Bioinformatics explained: Sequence logo

In the search for homologous sequences, researchers are often interested in conserved sites/residues or positions in a sequence which tend to differ a lot. Most researches use alignments (see Bioinformatics explained: multiple alignments) for visualization of homology on a given set of either DNA or protein sequences. In proteins, active sites in a given protein family are often highly conserved. Thus, in an alignment these positions (which are not necessarily located in proximity) are fully or nearly fully conserved. On the other hand, antigen binding sites in the F$ _{ab}$ unit of immunoglobulins tend to differ quite a lot, whereas the rest of the protein remains relatively unchanged.

In DNA, promoter sites or other DNA binding sites are highly conserved (see figure 20.8). This is also the case for repressor sites as seen for the Cro repressor of bacteriophage $ \lambda$.

When aligning such sequences, regardless of whether they are highly variable or highly conserved at specific sites, it is very difficult to generate a consensus sequence which covers the actual variability of a given position. In order to better understand the information content or significance of certain positions, a sequence logo can be used. The sequence logo displays the information content of all positions in an alignment as residues or nucleotides stacked on top of each other (see figure 20.8). The sequence logo provides a far more detailed view of the entire alignment than a simple consensus sequence. Sequence logos can aid to identify protein binding sites on DNA sequences and can also aid to identify conserved residues in aligned domains of protein sequences and a wide range of other applications.

Each position of the alignment and consequently the sequence logo shows the sequence information in a computed score based on Shannon entropy [Schneider and Stephens, 1990]. The height of the individual letters represent the sequence information content in that particular position of the alignment.
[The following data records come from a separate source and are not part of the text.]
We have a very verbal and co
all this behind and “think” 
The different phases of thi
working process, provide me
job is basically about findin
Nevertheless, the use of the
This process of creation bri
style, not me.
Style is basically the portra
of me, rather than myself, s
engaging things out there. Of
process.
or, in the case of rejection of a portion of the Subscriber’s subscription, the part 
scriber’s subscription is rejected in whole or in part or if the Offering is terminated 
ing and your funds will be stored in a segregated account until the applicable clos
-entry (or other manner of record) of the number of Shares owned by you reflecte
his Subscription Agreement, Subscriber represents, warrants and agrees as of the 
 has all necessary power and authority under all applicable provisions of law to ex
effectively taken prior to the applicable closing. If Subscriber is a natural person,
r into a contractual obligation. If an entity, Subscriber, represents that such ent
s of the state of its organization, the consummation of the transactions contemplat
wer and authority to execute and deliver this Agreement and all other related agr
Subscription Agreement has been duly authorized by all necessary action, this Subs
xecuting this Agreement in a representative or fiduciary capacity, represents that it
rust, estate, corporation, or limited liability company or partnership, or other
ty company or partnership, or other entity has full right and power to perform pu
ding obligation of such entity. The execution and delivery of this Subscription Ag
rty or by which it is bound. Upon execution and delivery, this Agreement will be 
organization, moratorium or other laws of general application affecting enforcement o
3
A sequence logo is a much better visualization tool than a simple consensus sequence. An example hereof is an alignment where in one position a particular residue is found in 70% of the sequences. If a consensus sequence is used, it typically only displays the single residue with 70% coverage. In figure 20.8 an un-gapped alignment of 11 E. coli start codons including flanking regions are shown. In this example, a consensus sequence would only display ATG as the start codon in position 1, but when looking at the sequence logo it is seen that a GTG is also allowed as a start codon.

Image ecolistartcodon-web
Figure 20.8: Ungapped sequence alignment of eleven E. coli sequences defining a start codon. The start codons start at position 1. Below the alignment is shown the corresponding sequence logo. As seen, a GTG start codon and the usual ATG start codons are present in the alignment. This can also be visualized in the logo at position 1.